Market Economy Failed to Generate Jobs


by Gustavo González

Inter Press Service
December 10, 2001
Expectations that adoption of a market- oriented economic model throughout Latin America would lead to the generation of jobs were thwarted in the 1990s, according to a study by the Economic Commission for Latin America and the Caribbean (ECLAC).

Barbara Stallings and Jürgen Weller, researchers with the regional United Nations agency, report that over the past decade, ''jobs grew slowly and unemployment increased,'' while job quality fell and inequality grew in the region.

In a study on the market economy's effect on labour, published in the recently released 75th edition of the ECLAC Review, Stallings and Weller say ''the 1990s were a decade of serious problems on the labour front,'' by contrast to expectations that jobs would be created as a result of the widespread adoption of market-oriented policies.

But while the employment outlook is grim overall, the characteristics of the labour market vary according to subregion, the study points out.

In Mexico and Central America, close ties with the US economy have generated production structures based on traditional manufactured products, especially textiles, electronic goods and cars.

In South America, on the other hand, economic and labour activity is more closely linked to products based on natural resources, such as steel, petrochemicals, cellulose, paper and foodstuffs, which are exported to Europe and other markets.

Meanwhile, the southern cone countries, grouped in the Southern Common Market (Mercosur), began to purchase manufactured goods from each other in the 1990s, Stallings and Weller add.

In terms of employment, the fastest-growing category of jobs in Mexico and Central America was that of wage-earners, with average annual growth of 4.2 percent.
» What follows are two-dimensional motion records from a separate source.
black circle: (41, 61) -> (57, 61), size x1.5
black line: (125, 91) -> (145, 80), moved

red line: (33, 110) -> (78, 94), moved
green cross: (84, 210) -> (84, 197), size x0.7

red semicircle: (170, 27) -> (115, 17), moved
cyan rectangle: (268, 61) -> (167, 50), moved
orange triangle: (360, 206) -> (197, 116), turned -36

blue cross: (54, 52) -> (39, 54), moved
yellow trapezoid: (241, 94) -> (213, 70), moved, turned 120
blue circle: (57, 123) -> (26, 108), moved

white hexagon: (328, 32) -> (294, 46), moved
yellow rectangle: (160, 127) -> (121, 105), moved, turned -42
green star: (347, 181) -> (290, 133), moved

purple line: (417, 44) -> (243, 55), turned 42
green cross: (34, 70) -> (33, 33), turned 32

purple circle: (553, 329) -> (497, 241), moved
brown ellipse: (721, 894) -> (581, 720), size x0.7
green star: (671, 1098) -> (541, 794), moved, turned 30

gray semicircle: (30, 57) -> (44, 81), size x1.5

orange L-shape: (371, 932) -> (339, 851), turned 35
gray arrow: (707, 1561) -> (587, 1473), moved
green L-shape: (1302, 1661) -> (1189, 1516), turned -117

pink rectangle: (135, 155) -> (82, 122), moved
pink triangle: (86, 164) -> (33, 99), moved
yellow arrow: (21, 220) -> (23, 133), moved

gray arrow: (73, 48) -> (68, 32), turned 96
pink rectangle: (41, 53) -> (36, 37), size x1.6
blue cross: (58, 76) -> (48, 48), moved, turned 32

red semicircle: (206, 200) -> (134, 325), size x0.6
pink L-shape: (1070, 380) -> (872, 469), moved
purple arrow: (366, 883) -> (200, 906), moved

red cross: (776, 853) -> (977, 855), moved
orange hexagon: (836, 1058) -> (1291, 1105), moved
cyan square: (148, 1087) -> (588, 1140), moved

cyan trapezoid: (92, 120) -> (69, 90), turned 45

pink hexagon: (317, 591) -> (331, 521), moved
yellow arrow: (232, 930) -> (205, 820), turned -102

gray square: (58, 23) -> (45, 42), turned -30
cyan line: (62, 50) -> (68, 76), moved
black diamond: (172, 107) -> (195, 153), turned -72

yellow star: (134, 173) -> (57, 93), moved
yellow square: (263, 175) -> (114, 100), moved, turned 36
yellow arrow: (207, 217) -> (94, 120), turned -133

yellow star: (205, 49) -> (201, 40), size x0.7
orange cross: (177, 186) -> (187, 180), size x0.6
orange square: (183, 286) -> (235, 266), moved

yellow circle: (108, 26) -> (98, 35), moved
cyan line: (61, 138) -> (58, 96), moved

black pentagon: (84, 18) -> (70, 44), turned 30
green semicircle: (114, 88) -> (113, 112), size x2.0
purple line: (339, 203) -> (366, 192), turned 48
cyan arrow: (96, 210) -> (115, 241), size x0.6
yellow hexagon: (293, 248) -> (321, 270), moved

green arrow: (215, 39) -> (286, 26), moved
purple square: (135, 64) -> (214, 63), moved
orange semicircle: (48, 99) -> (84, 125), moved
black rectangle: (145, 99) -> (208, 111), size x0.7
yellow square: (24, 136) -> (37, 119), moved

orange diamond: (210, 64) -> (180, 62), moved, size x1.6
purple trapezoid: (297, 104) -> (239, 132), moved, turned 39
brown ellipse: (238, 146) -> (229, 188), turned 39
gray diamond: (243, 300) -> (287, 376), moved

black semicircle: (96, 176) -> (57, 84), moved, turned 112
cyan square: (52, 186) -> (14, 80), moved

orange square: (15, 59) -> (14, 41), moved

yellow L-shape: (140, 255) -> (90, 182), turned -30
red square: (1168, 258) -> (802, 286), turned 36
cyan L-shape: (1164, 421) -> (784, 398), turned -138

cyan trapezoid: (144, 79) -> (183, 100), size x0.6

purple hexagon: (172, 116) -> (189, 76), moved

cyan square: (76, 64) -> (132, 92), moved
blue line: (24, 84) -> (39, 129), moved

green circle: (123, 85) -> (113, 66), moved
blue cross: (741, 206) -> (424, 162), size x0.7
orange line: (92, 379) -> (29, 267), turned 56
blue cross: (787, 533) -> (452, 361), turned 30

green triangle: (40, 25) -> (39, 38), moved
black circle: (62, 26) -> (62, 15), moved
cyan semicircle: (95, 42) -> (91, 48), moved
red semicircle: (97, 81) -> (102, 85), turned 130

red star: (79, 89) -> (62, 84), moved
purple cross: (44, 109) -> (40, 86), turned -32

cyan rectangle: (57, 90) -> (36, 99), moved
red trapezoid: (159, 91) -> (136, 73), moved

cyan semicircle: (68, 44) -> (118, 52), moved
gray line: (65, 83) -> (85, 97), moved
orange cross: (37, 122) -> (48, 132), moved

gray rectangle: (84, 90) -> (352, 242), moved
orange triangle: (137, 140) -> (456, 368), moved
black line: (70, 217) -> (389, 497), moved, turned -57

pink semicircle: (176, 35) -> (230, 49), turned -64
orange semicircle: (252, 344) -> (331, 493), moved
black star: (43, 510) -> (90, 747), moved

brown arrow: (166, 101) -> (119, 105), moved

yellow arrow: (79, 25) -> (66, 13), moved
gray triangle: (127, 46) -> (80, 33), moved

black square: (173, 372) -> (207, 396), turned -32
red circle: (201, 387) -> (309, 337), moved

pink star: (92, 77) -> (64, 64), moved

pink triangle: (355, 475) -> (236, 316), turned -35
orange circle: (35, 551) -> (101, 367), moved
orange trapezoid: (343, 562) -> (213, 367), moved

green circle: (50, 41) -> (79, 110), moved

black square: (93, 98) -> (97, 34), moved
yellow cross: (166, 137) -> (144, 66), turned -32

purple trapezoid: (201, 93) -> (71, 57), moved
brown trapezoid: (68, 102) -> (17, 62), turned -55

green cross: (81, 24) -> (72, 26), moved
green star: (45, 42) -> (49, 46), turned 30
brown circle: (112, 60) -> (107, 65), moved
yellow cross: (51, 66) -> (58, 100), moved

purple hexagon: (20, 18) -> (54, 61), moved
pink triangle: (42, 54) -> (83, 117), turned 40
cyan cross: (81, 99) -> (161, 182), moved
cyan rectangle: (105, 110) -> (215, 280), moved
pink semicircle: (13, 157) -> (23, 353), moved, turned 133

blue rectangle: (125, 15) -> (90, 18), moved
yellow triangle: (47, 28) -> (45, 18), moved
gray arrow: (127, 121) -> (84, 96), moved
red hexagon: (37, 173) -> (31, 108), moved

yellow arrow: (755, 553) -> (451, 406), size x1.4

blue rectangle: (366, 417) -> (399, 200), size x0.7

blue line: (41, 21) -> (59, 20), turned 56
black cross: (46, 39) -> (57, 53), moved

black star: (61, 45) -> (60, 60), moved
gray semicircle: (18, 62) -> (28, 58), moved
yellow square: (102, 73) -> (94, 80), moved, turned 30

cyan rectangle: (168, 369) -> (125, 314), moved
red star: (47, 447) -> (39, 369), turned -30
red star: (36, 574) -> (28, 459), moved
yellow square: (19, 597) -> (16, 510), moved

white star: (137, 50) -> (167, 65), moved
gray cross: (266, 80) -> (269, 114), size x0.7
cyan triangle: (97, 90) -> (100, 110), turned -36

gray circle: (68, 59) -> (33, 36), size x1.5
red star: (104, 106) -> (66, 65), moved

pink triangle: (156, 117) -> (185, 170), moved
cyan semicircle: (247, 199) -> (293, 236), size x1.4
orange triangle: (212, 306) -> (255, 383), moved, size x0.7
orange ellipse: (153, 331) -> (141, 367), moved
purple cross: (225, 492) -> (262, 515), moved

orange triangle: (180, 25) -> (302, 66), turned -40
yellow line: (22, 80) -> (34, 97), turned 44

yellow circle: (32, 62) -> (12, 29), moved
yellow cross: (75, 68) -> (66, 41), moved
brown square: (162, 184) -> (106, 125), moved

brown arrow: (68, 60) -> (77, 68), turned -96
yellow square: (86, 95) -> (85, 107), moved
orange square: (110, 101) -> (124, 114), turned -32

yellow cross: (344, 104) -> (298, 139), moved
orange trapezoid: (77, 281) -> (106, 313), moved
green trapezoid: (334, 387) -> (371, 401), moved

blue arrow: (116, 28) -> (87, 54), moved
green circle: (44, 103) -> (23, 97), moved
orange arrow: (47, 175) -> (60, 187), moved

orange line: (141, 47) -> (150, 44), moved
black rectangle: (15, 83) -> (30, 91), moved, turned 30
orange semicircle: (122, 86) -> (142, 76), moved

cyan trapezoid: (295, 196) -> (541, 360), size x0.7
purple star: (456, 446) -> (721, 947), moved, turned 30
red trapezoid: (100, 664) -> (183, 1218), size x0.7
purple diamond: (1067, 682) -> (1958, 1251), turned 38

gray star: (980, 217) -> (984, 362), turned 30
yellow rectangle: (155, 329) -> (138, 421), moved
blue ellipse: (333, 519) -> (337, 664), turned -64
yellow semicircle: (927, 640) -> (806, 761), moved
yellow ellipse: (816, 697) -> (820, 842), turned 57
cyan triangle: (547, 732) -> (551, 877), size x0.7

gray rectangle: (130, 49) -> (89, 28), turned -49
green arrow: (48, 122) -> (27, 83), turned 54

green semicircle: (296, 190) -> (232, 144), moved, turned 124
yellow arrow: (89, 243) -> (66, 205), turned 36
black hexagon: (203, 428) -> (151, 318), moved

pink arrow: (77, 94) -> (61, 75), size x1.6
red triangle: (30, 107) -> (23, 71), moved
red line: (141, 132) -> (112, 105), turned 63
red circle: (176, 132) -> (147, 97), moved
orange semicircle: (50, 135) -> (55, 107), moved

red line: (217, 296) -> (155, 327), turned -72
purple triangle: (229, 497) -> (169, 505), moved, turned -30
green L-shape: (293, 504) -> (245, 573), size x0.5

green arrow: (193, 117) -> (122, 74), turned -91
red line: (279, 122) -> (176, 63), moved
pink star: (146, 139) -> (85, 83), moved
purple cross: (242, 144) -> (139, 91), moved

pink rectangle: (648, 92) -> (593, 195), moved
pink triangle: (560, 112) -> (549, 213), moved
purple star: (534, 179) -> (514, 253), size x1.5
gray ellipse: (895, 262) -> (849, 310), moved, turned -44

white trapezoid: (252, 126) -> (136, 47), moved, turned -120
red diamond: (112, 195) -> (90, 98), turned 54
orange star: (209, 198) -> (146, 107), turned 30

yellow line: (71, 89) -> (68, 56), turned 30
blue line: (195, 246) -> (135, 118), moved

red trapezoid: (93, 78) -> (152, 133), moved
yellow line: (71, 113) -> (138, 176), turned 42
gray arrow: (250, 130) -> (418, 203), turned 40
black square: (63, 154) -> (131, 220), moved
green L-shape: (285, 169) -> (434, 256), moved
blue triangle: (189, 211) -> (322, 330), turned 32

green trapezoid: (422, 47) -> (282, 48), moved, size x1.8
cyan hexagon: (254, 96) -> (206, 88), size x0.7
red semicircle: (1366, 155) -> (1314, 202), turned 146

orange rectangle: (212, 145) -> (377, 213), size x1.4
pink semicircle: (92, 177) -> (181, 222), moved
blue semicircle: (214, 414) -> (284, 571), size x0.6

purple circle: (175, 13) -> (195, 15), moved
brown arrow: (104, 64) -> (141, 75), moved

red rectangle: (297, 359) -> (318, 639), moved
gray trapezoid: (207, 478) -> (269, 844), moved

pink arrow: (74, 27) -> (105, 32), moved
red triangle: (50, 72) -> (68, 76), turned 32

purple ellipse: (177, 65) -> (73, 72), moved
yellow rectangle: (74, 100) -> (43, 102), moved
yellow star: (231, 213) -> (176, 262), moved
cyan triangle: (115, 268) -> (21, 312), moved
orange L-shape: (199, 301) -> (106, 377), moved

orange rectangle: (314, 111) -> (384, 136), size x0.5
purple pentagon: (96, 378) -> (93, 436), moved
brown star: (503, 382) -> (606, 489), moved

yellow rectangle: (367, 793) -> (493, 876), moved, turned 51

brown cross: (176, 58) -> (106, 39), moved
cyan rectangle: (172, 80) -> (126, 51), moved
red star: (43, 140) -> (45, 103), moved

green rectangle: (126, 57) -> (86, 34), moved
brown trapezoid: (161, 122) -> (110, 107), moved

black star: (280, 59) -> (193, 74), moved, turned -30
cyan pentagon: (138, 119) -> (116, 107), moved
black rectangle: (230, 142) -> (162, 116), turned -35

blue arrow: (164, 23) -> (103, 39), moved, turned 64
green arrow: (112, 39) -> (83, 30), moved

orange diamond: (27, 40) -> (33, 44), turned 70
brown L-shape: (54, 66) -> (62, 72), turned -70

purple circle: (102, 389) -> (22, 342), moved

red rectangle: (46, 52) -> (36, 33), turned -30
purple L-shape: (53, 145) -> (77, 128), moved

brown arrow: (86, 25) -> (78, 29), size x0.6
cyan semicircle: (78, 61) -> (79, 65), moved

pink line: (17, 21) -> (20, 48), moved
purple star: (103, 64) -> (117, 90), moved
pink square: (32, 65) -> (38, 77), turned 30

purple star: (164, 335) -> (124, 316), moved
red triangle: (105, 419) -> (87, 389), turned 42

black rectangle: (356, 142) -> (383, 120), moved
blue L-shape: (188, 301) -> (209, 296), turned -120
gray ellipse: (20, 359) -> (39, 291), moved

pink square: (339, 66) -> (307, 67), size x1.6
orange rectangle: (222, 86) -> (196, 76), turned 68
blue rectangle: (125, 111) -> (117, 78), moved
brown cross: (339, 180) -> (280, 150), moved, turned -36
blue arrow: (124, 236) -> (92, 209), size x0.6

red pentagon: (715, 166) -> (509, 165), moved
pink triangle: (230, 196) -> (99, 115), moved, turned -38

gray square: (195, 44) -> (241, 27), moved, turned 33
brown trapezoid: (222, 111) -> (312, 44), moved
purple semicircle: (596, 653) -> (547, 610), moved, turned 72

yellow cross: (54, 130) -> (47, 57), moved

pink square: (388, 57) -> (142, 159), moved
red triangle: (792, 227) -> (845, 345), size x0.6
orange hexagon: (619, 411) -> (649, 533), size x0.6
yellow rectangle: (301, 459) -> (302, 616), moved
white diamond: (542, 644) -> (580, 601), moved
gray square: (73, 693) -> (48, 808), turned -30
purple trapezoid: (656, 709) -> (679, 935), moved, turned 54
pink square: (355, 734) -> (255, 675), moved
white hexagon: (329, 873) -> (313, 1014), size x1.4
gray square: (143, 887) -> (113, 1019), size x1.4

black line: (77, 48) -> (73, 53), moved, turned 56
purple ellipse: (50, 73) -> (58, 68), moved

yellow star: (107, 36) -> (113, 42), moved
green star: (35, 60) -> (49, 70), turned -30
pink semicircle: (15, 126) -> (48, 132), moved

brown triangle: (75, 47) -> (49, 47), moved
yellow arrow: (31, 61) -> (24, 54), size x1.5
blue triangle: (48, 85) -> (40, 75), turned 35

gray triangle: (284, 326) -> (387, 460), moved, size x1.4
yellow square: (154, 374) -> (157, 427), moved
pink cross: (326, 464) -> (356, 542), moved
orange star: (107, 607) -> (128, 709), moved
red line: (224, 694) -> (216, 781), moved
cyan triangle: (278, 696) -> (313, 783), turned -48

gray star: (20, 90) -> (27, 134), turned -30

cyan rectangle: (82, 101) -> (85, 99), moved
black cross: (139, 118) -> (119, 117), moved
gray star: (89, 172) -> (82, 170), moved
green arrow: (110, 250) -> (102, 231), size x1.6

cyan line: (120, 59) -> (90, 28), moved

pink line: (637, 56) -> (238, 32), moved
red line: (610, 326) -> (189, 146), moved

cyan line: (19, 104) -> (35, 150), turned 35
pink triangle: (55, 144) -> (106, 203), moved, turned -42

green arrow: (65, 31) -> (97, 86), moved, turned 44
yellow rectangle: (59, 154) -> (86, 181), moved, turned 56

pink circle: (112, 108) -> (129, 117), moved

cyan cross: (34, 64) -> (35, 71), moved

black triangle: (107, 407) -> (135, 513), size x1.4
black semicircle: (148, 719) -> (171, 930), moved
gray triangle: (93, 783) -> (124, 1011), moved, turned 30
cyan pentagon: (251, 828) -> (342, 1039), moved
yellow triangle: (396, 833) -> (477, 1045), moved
That category accounted for two- thirds of all new jobs.

In South America, wage-earning jobs increased just 1.8 percent a year, and represented less than half of all new jobs, while the independent labour force - informal and self-employed workers - expanded at an annual rate of four percent.

As a proportion of all new jobs created in the countries in the northern part of Latin America, the self-employed represented 27 percent, compared to 37 percent in the countries to the south, writes Stallings.

The maquiladoras, or export assembly plants, fuelled the expansion of wage-paying work in Mexico and Central America, the authors note.

Maquiladoras are factories set up in low-tax export processing zones that import materials or parts to make goods like textiles, electronics and other manufactured products for re-export.

Unemployment increased in nearly every Latin American country in the 1990s, according to Stallings and Weller, who point out that unemployment and growing inequality represent major challenges for government social policies.

Unless there is a sufficient number of jobs providing the minimum necessary support for workers and their families, social policies will be overwhelmed by demands that they satisfy the basic needs of the population, writes Weller.

That means government social policies will be unable to play the role they are meant to play, complementing the labour market, helping prepare workers and future workers, and providing a safety net for those who are unable to work, he points out.

The study urges governments in the region to resolve their pressing problems with regards to employment, described as the main link between economic and social development.

The imbalances in the labour market and their implications also pose a threat to the region's democracies, as has been seen in several cases, warns Stallings.

It is governments that must offer incentives for growth of more labour-intensive endeavours, although in market-oriented economic models, it is the private sector that plays a leadership role in the question of investment, the study adds.

Policies must be adapted to the realities of each country, say the authors. But they add that in general terms, the maquiladora sector must be strengthened in Mexico and Central America, and the poor working conditions, including widespread violations of workers' right to organise, must be improved.

In South America, priority must be put on support for small companies, say Stallings and Weller, to complement capital- intensive production structures.

Magdalena Echeverrí­a, a sociologist with the Chilean Labour Office's research department, said a new trend was emerging in the labour market through outsourcing, which leads to a deterioration in labour conditions.

The new trend in subcontracting consists of a large company laying off its personnel and rehiring part of the employees through newer associated companies with less capital.

Outsourcing leads to workers losing benefits like bonuses, health care arrangements and the possibility of setting up a trade union, given the precariousness of their job situation, warned Echeverrí­a.

She said subcontracting would increase in Chile, as a strategy by which businesses seek to evade the obligations incorporated in the latest reforms of the labour code, which went into effect on Dec 1.